Iran is blocking UN nuclear agency attempts to upgrade monitoring of its atomic activities while advancing those activities to the stage that the country would have the means to test a weapon within six months, diplomats told The Associated Press.
The diplomats emphasised that there were no indications of plans for such a nuclear test, saying it was highly unlikely that Iran would risk heightened confrontation with the West -- and chances of Israeli attack -- by embarking on such a course.
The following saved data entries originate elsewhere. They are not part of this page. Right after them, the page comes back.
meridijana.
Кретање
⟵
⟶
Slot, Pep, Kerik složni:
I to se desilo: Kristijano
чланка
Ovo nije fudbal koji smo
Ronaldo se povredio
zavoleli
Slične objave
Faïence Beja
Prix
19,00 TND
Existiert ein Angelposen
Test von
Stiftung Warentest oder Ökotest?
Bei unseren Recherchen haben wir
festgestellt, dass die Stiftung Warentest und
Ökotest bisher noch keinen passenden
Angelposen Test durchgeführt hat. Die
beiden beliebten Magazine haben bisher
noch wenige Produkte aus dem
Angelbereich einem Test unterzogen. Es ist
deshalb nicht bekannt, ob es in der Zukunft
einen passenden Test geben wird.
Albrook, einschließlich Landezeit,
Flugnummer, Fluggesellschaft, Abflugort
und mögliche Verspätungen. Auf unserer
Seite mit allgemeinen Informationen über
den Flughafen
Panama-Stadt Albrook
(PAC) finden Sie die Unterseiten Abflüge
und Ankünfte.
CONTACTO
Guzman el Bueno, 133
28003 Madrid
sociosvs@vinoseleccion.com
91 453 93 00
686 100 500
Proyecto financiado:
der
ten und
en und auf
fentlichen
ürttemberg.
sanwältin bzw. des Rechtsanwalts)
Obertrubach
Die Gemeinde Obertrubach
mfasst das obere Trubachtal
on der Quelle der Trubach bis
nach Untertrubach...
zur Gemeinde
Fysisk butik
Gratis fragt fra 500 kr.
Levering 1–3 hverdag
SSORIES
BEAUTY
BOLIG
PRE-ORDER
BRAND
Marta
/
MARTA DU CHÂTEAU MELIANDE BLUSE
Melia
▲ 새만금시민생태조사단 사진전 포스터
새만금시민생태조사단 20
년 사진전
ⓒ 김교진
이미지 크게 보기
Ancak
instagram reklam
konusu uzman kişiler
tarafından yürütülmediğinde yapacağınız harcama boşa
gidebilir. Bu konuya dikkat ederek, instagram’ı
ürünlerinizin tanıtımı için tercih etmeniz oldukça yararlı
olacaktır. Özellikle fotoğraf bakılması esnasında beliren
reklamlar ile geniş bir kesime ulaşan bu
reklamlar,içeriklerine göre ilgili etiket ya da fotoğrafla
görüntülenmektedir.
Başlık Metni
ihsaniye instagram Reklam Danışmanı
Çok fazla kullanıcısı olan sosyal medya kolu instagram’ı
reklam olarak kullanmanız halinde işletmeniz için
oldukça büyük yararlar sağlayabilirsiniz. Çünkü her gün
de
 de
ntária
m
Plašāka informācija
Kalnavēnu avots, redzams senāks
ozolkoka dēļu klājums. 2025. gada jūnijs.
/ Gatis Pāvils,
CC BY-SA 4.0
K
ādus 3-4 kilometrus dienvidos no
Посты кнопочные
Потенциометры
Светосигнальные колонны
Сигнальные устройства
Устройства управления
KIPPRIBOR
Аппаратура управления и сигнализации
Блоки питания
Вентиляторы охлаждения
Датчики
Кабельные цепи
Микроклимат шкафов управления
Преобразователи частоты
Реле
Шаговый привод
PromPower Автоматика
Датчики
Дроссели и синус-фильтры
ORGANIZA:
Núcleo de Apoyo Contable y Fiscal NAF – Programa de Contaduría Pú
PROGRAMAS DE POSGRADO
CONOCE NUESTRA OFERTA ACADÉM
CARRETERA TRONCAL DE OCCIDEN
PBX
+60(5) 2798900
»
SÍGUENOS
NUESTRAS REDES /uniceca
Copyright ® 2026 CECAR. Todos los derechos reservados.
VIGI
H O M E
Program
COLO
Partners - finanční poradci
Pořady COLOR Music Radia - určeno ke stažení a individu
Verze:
But they said that even as Iran expands uranium enrichment, which can create fissile nuclear material, it is resisting International Atomic Energy Agency attempts to increase surveillance of its enrichment site meant to keep pace with the plant's increased size and complexity.
For Iran to amass enough fissile material to conduct an underground test similar to North Korea's 2006 nuclear explosion, it would likely have to kick out monitors of the IAEA -- the UN nuclear agency -- from its one known uranium enrichment site at Natanz. Technicians then could reconfigure the centrifuges now churning out nuclear-fuel grade enriched uranium to highly enriched, weapons-grade material.
Iran is unlikely, however, to want to do that. Such a move would immediately set off international alarm bells and could bridge rifts on how strongly to react -- Russia and China, which have resisted Western calls to increase pressure on Iran over its nuclear defiance would likely endorse more sweeping UN sanctions and other penalties.